*What the exercise asks:*
All lines in the records that carry the string "petang" are to be shown.
BEGIN Record excerpts
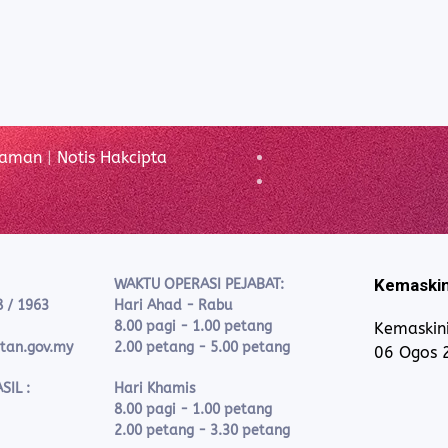
Laman
|
Notis Hakcipta
Kemaskin
WAKTU OPERASI PEJABAT:
8 / 1963
Hari Ahad - Rabu
8.00 pagi - 1.00 petang
Kemaskini
ntan.gov.my
2.00 petang - 5.00 petang
06 Ogos 
SIL :
Hari Khamis
8.00 pagi - 1.00 petang
2.00 petang - 3.30 petang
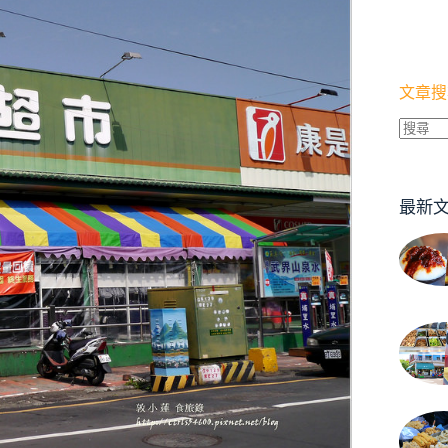
文章搜
找
不
到
最新
符
合
條
件
的
結
果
END Record excerpts
*Result:*
8.00 pagi - 1.00 petang
2.00 petang - 5.00 petang
8.00 pagi - 1.00 petang
2.00 petang - 3.30 petang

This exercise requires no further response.